From Lisbon Glory to Manchester Misery
When Amorim arrived from Sporting Lisbon, there was genuine hope. His reputation as a young, tactically astute coach carried weight. United fans imagined a team reinvigorated with pressing intensity, sharp movement, and a clear identity. Instead, they’ve seen their club slide even deeper into mediocrity.
- 33 Premier League games under Amorim
- An average of just 1.03 points per match
- No back-to-back league wins since his appointment
The numbers are damning. Already this season, United sit 14th with just seven points from six games. That comes after last year’s finish in 15th—their worst since 1974, when they were relegated. For a club of their stature, the contrast between massive spending and minimal returns is staggering.
Carragher Doesn’t Mince Words
Speaking on Monday Night Football, Carragher likened Amorim’s tenure to a continuation of boardroom errors. For him, the only reason the Portuguese coach remains in charge is United’s unwillingness to admit another costly mistake. His conclusion? The writing’s already on the wall—the change is unavoidable.

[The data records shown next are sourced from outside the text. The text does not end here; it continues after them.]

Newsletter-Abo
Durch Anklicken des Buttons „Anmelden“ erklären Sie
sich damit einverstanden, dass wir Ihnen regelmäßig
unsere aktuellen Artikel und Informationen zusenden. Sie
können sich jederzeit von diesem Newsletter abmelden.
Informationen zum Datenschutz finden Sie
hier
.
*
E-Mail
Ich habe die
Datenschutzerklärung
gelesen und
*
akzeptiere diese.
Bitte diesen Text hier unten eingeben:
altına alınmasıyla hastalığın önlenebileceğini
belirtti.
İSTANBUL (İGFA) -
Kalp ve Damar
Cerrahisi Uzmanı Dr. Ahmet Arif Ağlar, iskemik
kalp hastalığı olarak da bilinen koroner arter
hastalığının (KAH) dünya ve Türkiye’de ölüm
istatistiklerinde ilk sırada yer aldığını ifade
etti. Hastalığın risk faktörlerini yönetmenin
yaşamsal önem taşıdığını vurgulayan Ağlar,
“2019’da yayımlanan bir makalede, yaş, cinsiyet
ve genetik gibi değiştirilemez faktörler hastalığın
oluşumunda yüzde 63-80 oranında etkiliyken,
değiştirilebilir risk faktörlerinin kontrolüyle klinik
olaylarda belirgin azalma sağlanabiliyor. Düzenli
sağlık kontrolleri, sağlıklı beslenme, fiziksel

Coming from a Liverpool figurehead, the critique lands all the harder. Carragher’s career intersected with United at their Ferguson-era peak, making his cold observations a reminder of how dramatically the landscape has shifted since.
A Decade of Drift Since Ferguson
Since Sir Alex Ferguson retired in 2013, United have cycled through a remarkable ten managers, both permanent and interim:
- David Moyes
- Louis Van Gaal
- José Mourinho
- Ole Gunnar Solskjær
- Erik ten Hag
- Rúben Amorim
Each one arrived promising stability and renewal, but none could restore the dominance once taken for granted. What keeps undermining every appointment is less about individuals and more about systemic flaws: scattergun recruitment, incoherent strategy, and a fractured footballing identity. For fans, it’s been draining. For rivals, hilarious. For the club itself—it’s reputational chaos.

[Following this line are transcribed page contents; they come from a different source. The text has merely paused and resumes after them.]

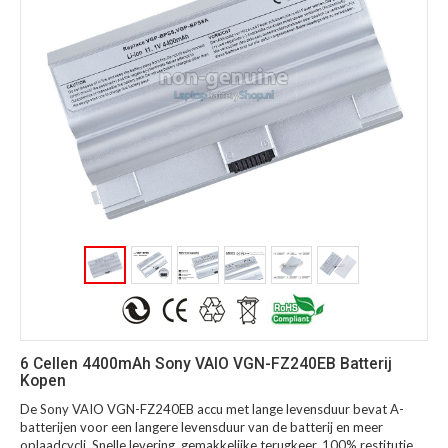
6 Cellen 4400mAh Sony VAIO VGN-FZ240EB Batterij
Kopen
De Sony VAIO VGN-FZ240EB accu met lange levensduur bevat A-
batterijen voor een langere levensduur van de batterij en meer
oplaadcycli. Snelle levering, gemakkelijke terugkeer, 100% restitutie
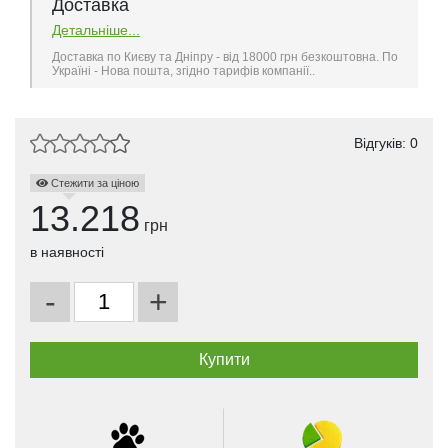
Доставка
Детальніше...
Доставка по Києву та Дніпру - від 18000 грн безкоштовна. По
Україні - Нова пошта, згідно тарифів компанії..
Відгуків: 0
Стежити за ціною
13.218
грн
в наявності
-
+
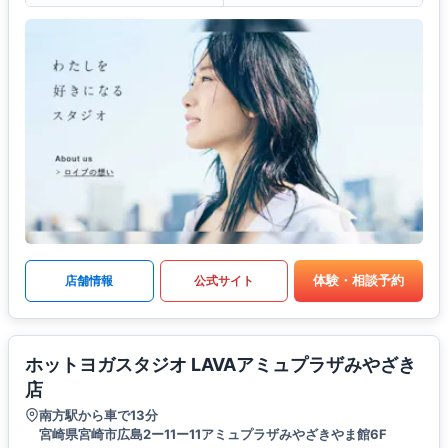
体験・相談予約
店舗情報
公式サイト
ホットヨガスタジオ LAVAアミュプラザみやざき
店
南方駅から車で13分
宮崎県宮崎市広島2ー11ー11アミュプラザみやざきやま館6F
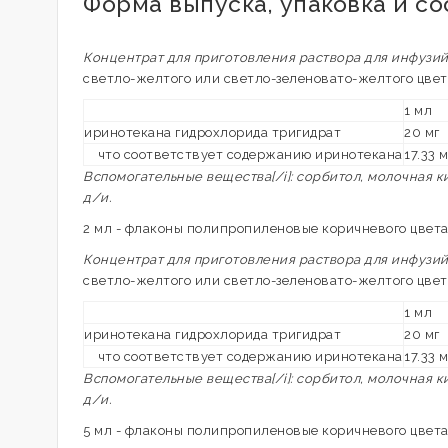
Форма выпуска, упаковка и с
Концентрат для приготовления раствора для инфузи
светло-желтого или светло-зеленовато-желтого цвет
1 мл
иринотекана гидрохлорида тригидрат
20 мг
что соответствует содержанию иринотекана
17.33 м
Вспомогательные вещества[/i]: сорбитол, молочная ки
д/и.
2 мл - флаконы полипропиленовые коричневого цвета 
Концентрат для приготовления раствора для инфузи
светло-желтого или светло-зеленовато-желтого цвет
1 мл
иринотекана гидрохлорида тригидрат
20 мг
что соответствует содержанию иринотекана
17.33 м
Вспомогательные вещества[/i]: сорбитол, молочная ки
д/и.
5 мл - флаконы полипропиленовые коричневого цвета 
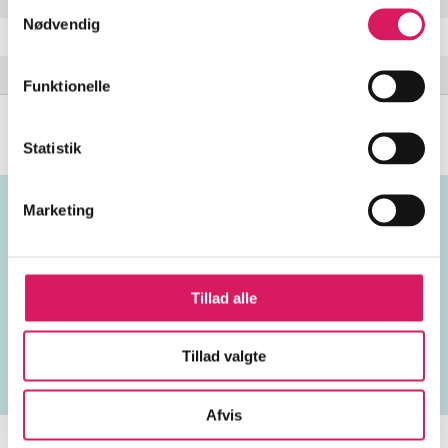
Samtykkevalg
Nødvendig
My best to you
Tiger bones
Funktionelle
Statistik
Marketing
Emneord
Tillad alle
vokal
Canada
1990'erne
Tillad valgte
Afvis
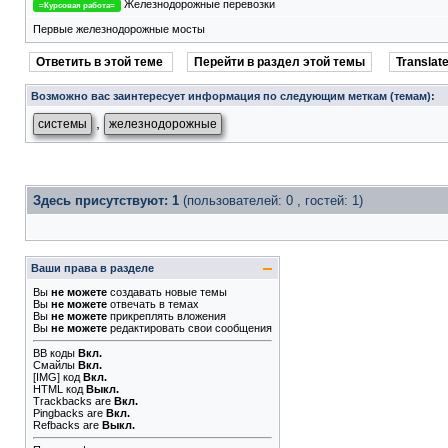
Железнодорожные перевозки
=Курсовая работа=
Первые железнодорожные мосты
Ответить в этой теме
Перейти в раздел этой темы
Translate
Возможно вас заинтересует информация по следующим меткам (темам):
,
системы
железнодорожные
Здесь присутствуют: 1
(пользователей: 0 , гостей: 1)
Ваши права в разделе
Вы
не можете
создавать новые темы
Вы
не можете
отвечать в темах
Вы
не можете
прикреплять вложения
Вы
не можете
редактировать свои сообщения
BB коды
Вкл.
Смайлы
Вкл.
[IMG]
код
Вкл.
HTML код
Выкл.
Trackbacks
are
Вкл.
Pingbacks
are
Вкл.
Refbacks
are
Выкл.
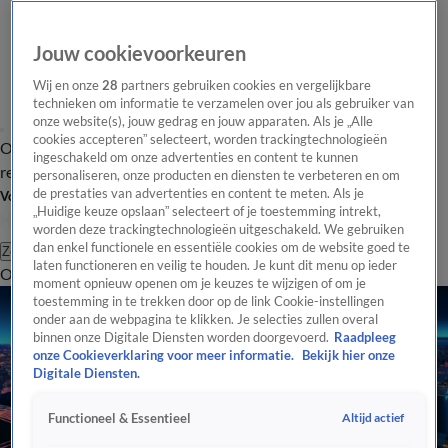
Jouw cookievoorkeuren
Wij en onze
28
partners gebruiken cookies en vergelijkbare
technieken om informatie te verzamelen over jou als gebruiker van
onze website(s), jouw gedrag en jouw apparaten. Als je „Alle
cookies accepteren” selecteert, worden trackingtechnologieën
Overzicht
Tip de
Laatste nieuws
Regionieuws
Het beste van Hart
ingeschakeld om onze advertenties en content te kunnen
redactie
personaliseren, onze producten en diensten te verbeteren en om
de prestaties van advertenties en content te meten. Als je
Volg Hart van Nederland
„Huidige keuze opslaan” selecteert of je toestemming intrekt,
worden deze trackingtechnologieën uitgeschakeld. We gebruiken
dan enkel functionele en essentiële cookies om de website goed te
Zoeken
laten functioneren en veilig te houden. Je kunt dit menu op ieder
Overzicht
Regio
Uitzendingen
Weer
Tip de redactie
Panel
Video's
moment opnieuw openen om je keuzes te wijzigen of om je
toestemming in te trekken door op de link Cookie-instellingen
onder aan de webpagina te klikken. Je selecties zullen overal
binnen onze Digitale Diensten worden doorgevoerd.
Raadpleeg
onze Cookieverklaring voor meer informatie.
Bekijk hier onze
Digitale Diensten.
Altijd actief
Functioneel & Essentieel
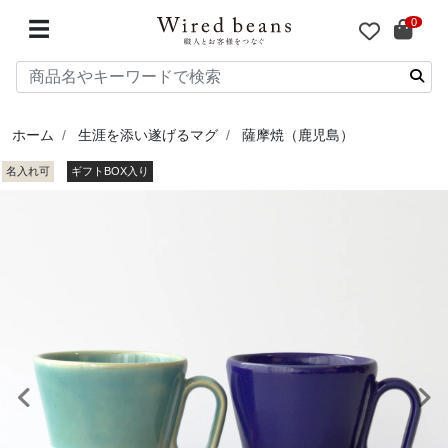
0
☰
ホーム
生涯を添い遂げるマグ
薩摩焼（鹿児島）
名入れ可
ギフトBOX入り
前へ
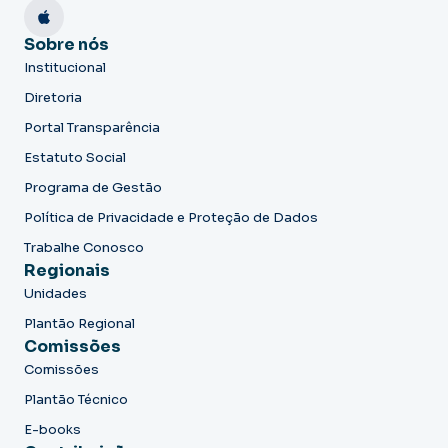
Sobre nós
Institucional
Diretoria
Portal Transparência
Estatuto Social
Programa de Gestão
Política de Privacidade e Proteção de Dados
Trabalhe Conosco
Regionais
Unidades
Plantão Regional
Comissões
Comissões
Plantão Técnico
E-books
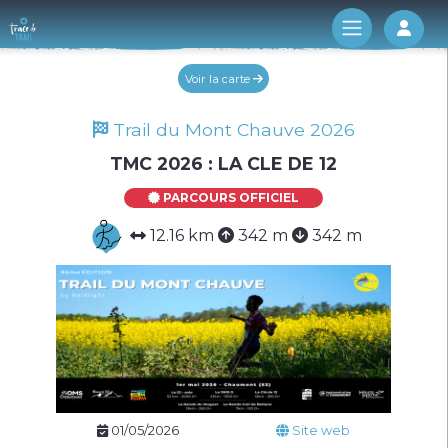
Log 
Voir la carte
Trail du Mont Chauve 2026
TMC 2026 : LA CLE DE 12
PARCOURS OFFICIEL
12.16 km
342 m
342 m
01/05/2026
Site web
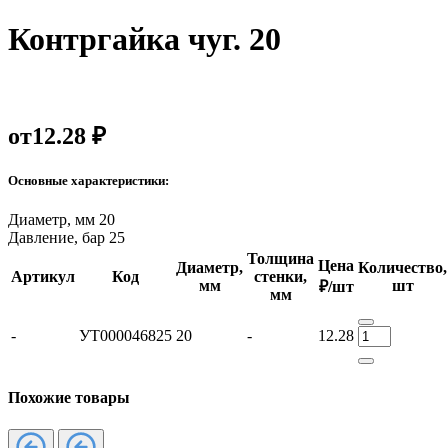
Контргайка чуг. 20
от
12.28 ₽
Основные характеристики:
Диаметр, мм
20
Давление, бар
25
Толщина
Цена
Диаметр,
Количество,
Артикул
Код
стенки,
мм
шт
₽/шт
мм
-
УТ000046825
20
-
12.28
Похожие товары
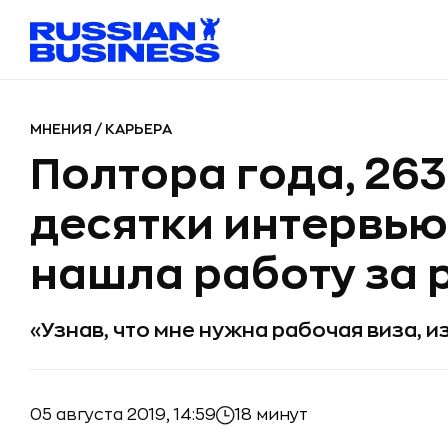
МНЕНИЯ
/
КАРЬЕРА
Полтора года, 263
десятки интервью.
нашла работу за
«Узнав, что мне нужна рабочая виза, 
05 августа 2019, 14:59
18 минут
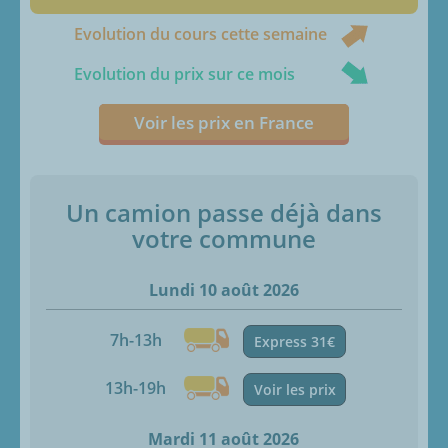
Evolution du cours cette semaine
Evolution du prix sur ce mois
Voir les prix en France
Un camion passe déjà dans
votre commune
Lundi 10 août 2026
7h-13h
Express 31€
13h-19h
Voir les prix
Mardi 11 août 2026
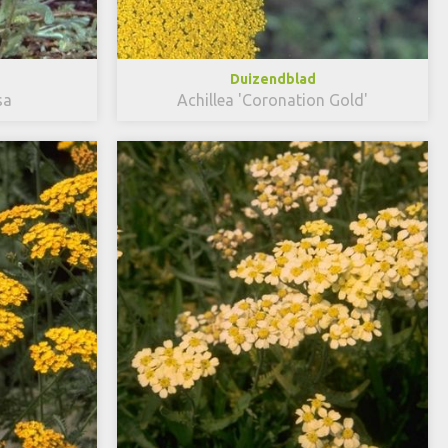
Duizendblad
sa
Achillea 'Coronation Gold'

Fire Him—or Stay the Course?
The biggest question now is whether to persist with Amorim’s project or accept that it’s doomed. Supporters of patience argue he deserves time to mold the squad and implement his pressing system. Skeptics, Carragher among them, counter that his results show no flicker of growth.
If United part ways, names like Julen Lopetegui, Graham Potter, and Zinedine Zidane have been linked. But none are guaranteed saviors. Without a structural reset, any new face risks being no more than another temporary patch.

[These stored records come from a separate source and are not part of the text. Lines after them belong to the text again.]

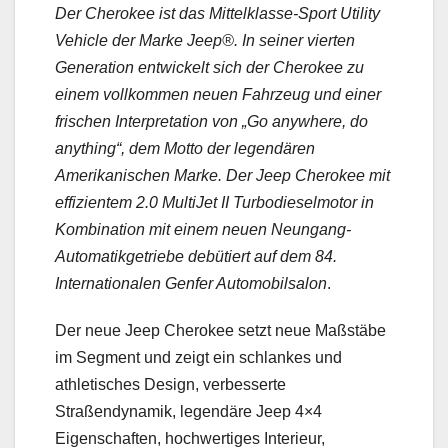
Der Cherokee ist das Mittelklasse-Sport Utility
Vehicle der Marke Jeep®. In seiner vierten
Generation entwickelt sich der Cherokee zu
einem vollkommen neuen Fahrzeug und einer
frischen Interpretation von „Go anywhere, do
anything“, dem Motto der legendären
Amerikanischen Marke. Der Jeep Cherokee mit
effizientem 2.0 MultiJet II Turbodieselmotor in
Kombination mit einem neuen Neungang-
Automatikgetriebe debütiert auf dem 84.
Internationalen Genfer Automobilsalon
.
Der neue Jeep Cherokee setzt neue Maßstäbe
im Segment und zeigt ein schlankes und
athletisches Design, verbesserte
Straßendynamik, legendäre Jeep 4×4
Eigenschaften, hochwertiges Interieur,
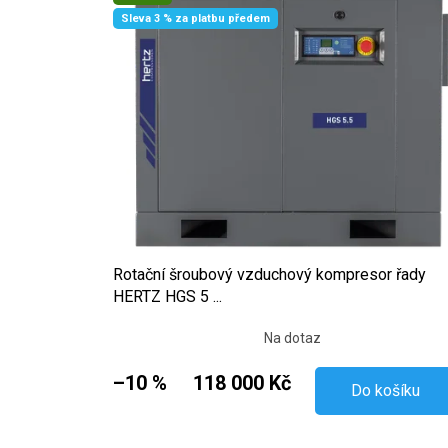
Sleva 3 % za platbu předem
Rotační šroubový vzduchový kompresor řady
HERTZ HGS 5 ...
Na dotaz
–10 %
118 000 Kč
Do košíku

The deeper issue is clear: United lack identity. Their squad feels like a mismatched collage of past managers’ ideas, making it harder for any successor to stamp clarity on the team.
The Inevitable Decision Ahead
With unrest mounting and statistics painting a bleak picture, Amorim’s future feels increasingly precarious. The Old Trafford atmosphere is souring, pundits are sharpening their criticism, and supporters see little cause for optimism. The only certainty is that this cycle cannot continue indefinitely.
So the real question isn’t if United will act—rather, it’s when, and whether the next change actually moves the club forward, or simply spins the carousel once again.
💬 Your turn: Should United dismiss Ruben Amorim immediately, or give him time to prove his vision still has life at Old Trafford?